Properties of analysis methods that account for clustering in volume-outcome studies when the primary predictor is cluster size
Data Interpretation, Statistical
In recent years health services researchers have conducted 'volume-outcome' studies to evaluate whether providers (hospitals or surgeons) who treat many patients for a specialized condition have better outcomes than those that treat few patients. These studies and the inherent clustering of events by provider present an unusual statistical problem. The volume-outcome setting is unique in that 'volume' reflects both the primary factor under study and also the cluster size. Consequently, the assumptions inherent in the use of available methods that correct for clustering might be violated in this setting. To address this issue, we investigate via simulation the properties of three estimation procedures for the analysis of cluster correlated data, specifically in the context of volume-outcome studies.

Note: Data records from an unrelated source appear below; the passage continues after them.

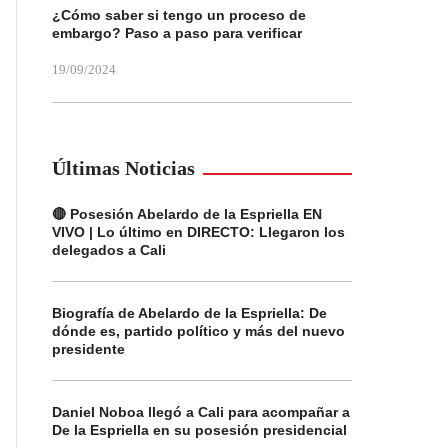
¿Cómo saber si tengo un proceso de
embargo? Paso a paso para verificar
19/09/2024
Últimas Noticias
🔴 Posesión Abelardo de la Espriella EN
VIVO | Lo último en DIRECTO: Llegaron los
delegados a Cali
Biografía de Abelardo de la Espriella: De
dónde es, partido político y más del nuevo
presidente
Daniel Noboa llegó a Cali para acompañar a
De la Espriella en su posesión presidencial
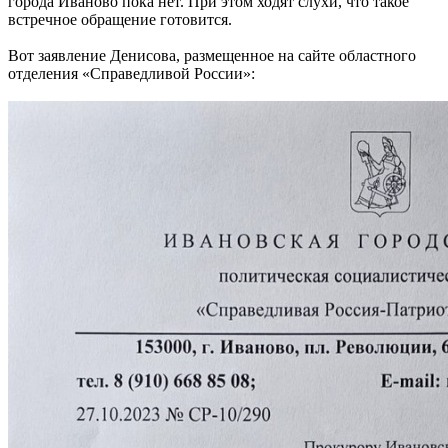
города Иваново пока нет. При этом ходят слухи, что такое
встречное обращение готовится.
Вот заявление Денисова, размещенное на сайте областного
отделения «Справедливой России»:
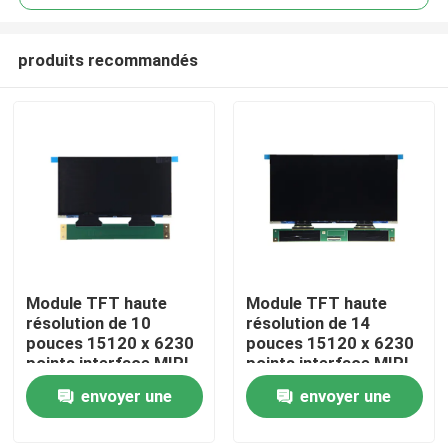
produits recommandés
Module TFT haute
Module TFT haute
Maison
résolution de 10
résolution de 14
pouces 15120 x 6230
pouces 15120 x 6230
points interface MIPI
points interface MIPI
Produits
Pour imprimante 3D
pour imprimante 3D
envoyer une
envoyer une
demande
demande
Vidéos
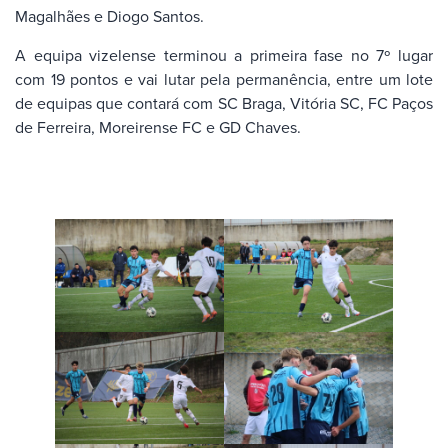
Magalhães e Diogo Santos.
A equipa vizelense terminou a primeira fase no 7º lugar
com 19 pontos e vai lutar pela permanência, entre um lote
de equipas que contará com SC Braga, Vitória SC, FC Paços
de Ferreira, Moreirense FC e GD Chaves.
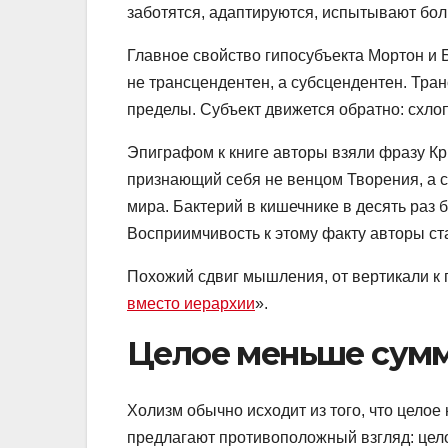
заботятся, адаптируются, испытывают бол
Главное свойство гипосубъекта Мортон и 
не трансцендентен, а субсцендентен. Тра
пределы. Субъект движется обратно: схлопы
Эпиграфом к книге авторы взяли фразу Кри
признающий себя не венцом Творения, а с
мира. Бактерий в кишечнике в десять раз б
Восприимчивость к этому факту авторы ст
Похожий сдвиг мышления, от вертикали к 
вместо иерархии
».
Целое меньше сумм
Холизм обычно исходит из того, что целое
предлагают противоположный взгляд: цело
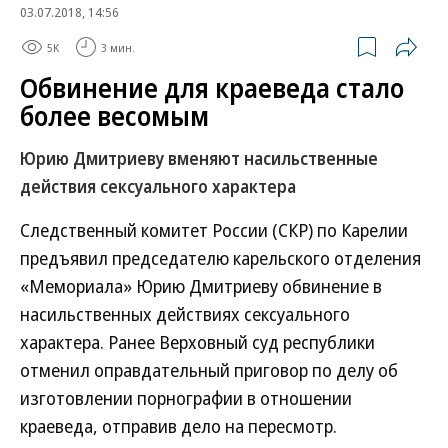
03.07.2018, 14:56
5K
3 мин.
Обвинение для краеведа стало
более весомым
Юрию Дмитриеву вменяют насильственные
действия сексуального характера
Следственный комитет России (СКР) по Карелии
предъявил председателю карельского отделения
«Мемориала» Юрию Дмитриеву обвинение в
насильственных действиях сексуального
характера. Ранее Верховный суд республики
отменил оправдательный приговор по делу об
изготовлении порнографии в отношении
краеведа, отправив дело на пересмотр.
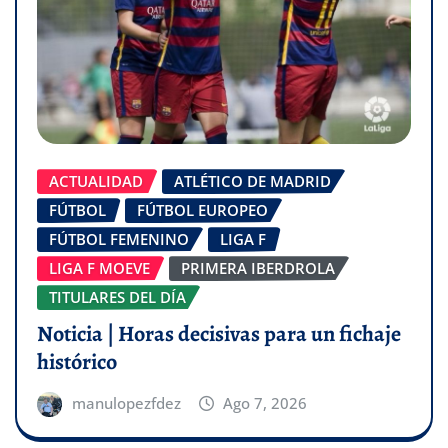
ACTUALIDAD
ATLÉTICO DE MADRID
FÚTBOL
FÚTBOL EUROPEO
FÚTBOL FEMENINO
LIGA F
LIGA F MOEVE
PRIMERA IBERDROLA
TITULARES DEL DÍA
Noticia | Horas decisivas para un fichaje
histórico
manulopezfdez
Ago 7, 2026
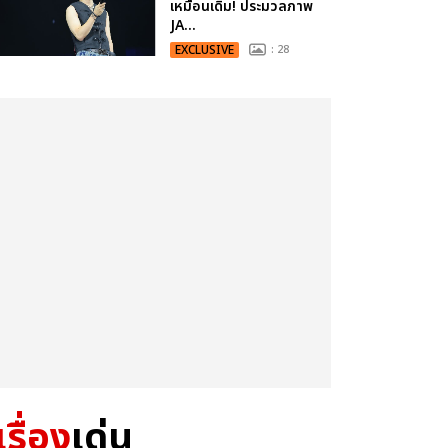
เหมือนเดิม! ประมวลภาพ
JA...
EXCLUSIVE
: 28
เรื่อง
เด่น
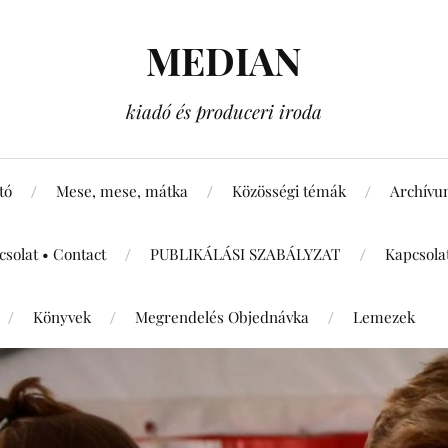
MEDIAN
kiadó és produceri iroda
tó
Mese, mese, mátka
Közösségi témák
Archív
csolat • Contact
PUBLIKÁLÁSI SZABÁLYZAT
Kapcsola
Könyvek
Megrendelés Objednávka
Lemezek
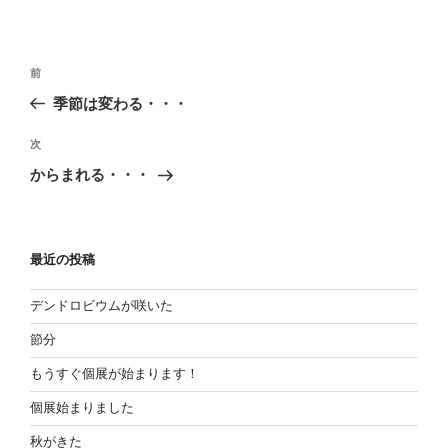
投
過
前
稿
去
季節は変わる・・・
の
ナ
投
次
ビ
次
稿
の
ゲ
からまれる・・・
投
ー
稿
シ
ョ
最近の投稿
ン
デンドロビウムが咲いた
節分
もうすぐ個展が始まります！
個展始まりました
秋がきた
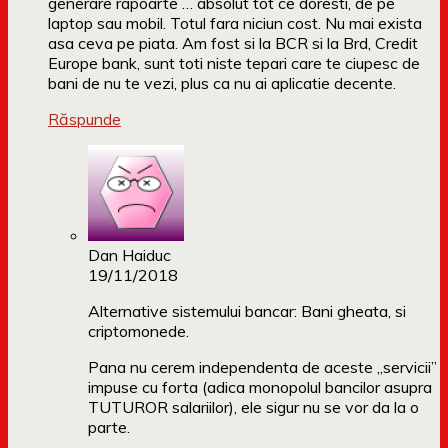
generare rapoarte … absolut tot ce doresti, de pe
laptop sau mobil. Totul fara niciun cost. Nu mai exista
asa ceva pe piata. Am fost si la BCR si la Brd, Credit
Europe bank, sunt toti niste tepari care te ciupesc de
bani de nu te vezi, plus ca nu ai aplicatie decente.
Răspunde
Dan Haiduc
19/11/2018
Alternative sistemului bancar: Bani gheata, si
criptomonede.
Pana nu cerem independenta de aceste „servicii”
impuse cu forta (adica monopolul bancilor asupra
TUTUROR salariilor), ele sigur nu se vor da la o
parte.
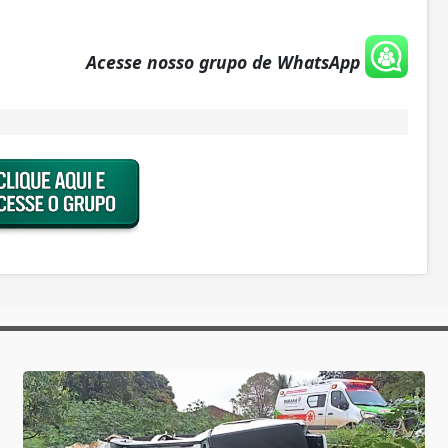
Acesse nosso grupo de WhatsApp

We examine and compare the validity and efficiency of widely-available statistical techniques that have been used in the context of volume-outcome studies: generalized estimating equations (GEE) using both the independence and exchangeable correlation structures; random effects models; and the weighted GEE approach proposed by Williamson et al. (Biometrics 2003; 59:36-42) to account for informative clustering. Using data generated either from an underlying true random effects model or a cluster correlated model we show that both the random effects and the GEE with an exchangeable correlation structure have generally good properties, with relatively low bias for estimating the volume parameter and its variance. By contrast, the cluster weighted GEE method is inefficient.